Another critique is the idea of a liquidity problem: that people have this money, but it is tied up in assets that are hard to exchange for cash (in order to pay the tax). This one doesn't really hold up for me, either. When we are talking about staggering amounts of money, all kinds of financial instruments are available for borrowing. It also doesn't seem to be a problem in practice, with prominent folks having no trouble achieving the liquidity to buy private islands (or elections). In more prosaic territory, is it too much to ask for people to also simply plan ahead? Either directly, or through the well-compensated financial advisor we discussed above. If you're really worried about retaining voting control of a company while liquidating shares, well, there are ways around that, too.

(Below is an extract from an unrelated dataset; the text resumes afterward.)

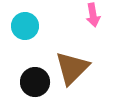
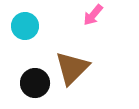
pink arrow: rotated 50 degrees clockwise
black circle: moved 1 px down
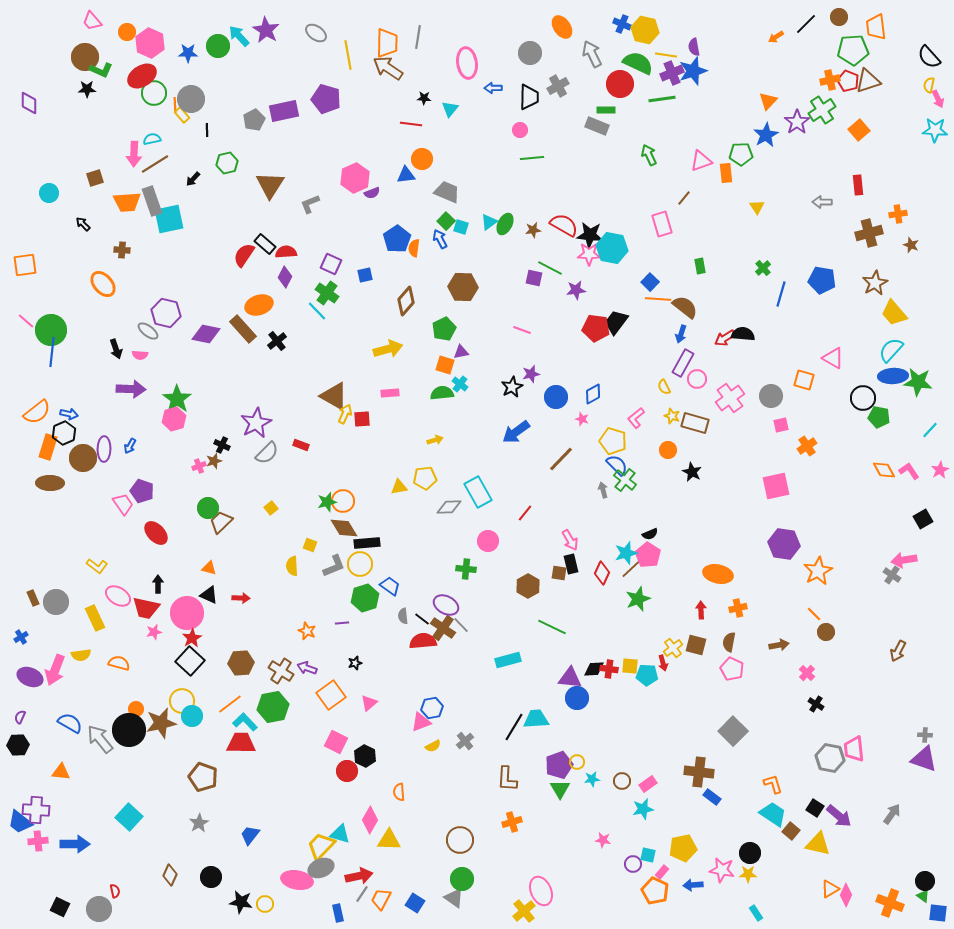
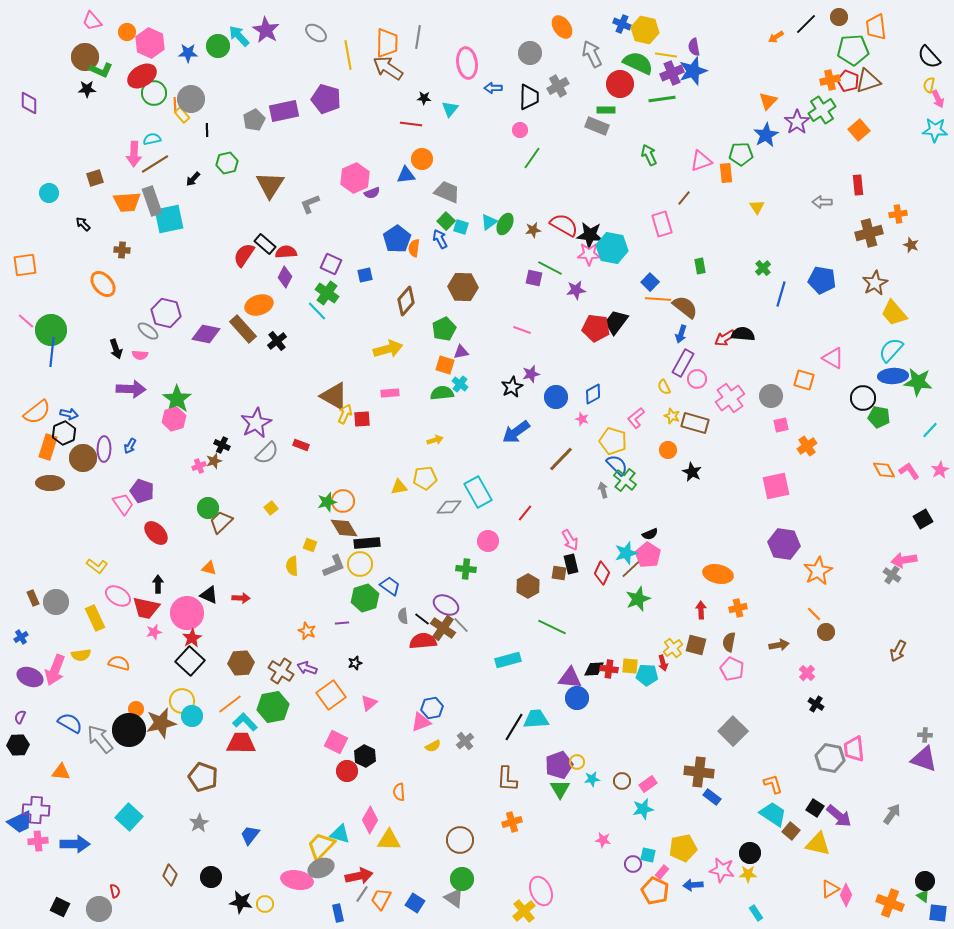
green line at (532, 158): rotated 50 degrees counterclockwise
blue trapezoid at (20, 822): rotated 64 degrees counterclockwise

These arguments have all been made before. Other countries have gone back and forth on wealth taxes (fortunately for Washington; it can learn from them), but the primary objections tend to be capital flight, administrative difficulty, and low resulting revenue. We've discussed capital flight already. While not minimizing the problem, the Washington Department of Revenue projects that it would be able to administer such a tax. As for the final concern, no one is imagining that this will fix Washington's budget or tax structure (still 2nd most regressive in the country!) on its own. Complex problems require combinations of different approaches, and redistributing wealth from the top fraction of a percent of citizens seems like a very reasonable tool to deploy.
Here are this week's invitations:
Personal: The 2023 bill targets four areas for funding: education, housing, disability justice funding, and low-income tax credits. What public good can you imagine using progressive revenue to fund?
Communal: How can we promote a culture of generosity and abundance, rather than scarcity?
Solidarity: Support the Economic Opportunity Institute and their work to embed the values of fairness, care, and opportunity into the foundations of Washington State's economy.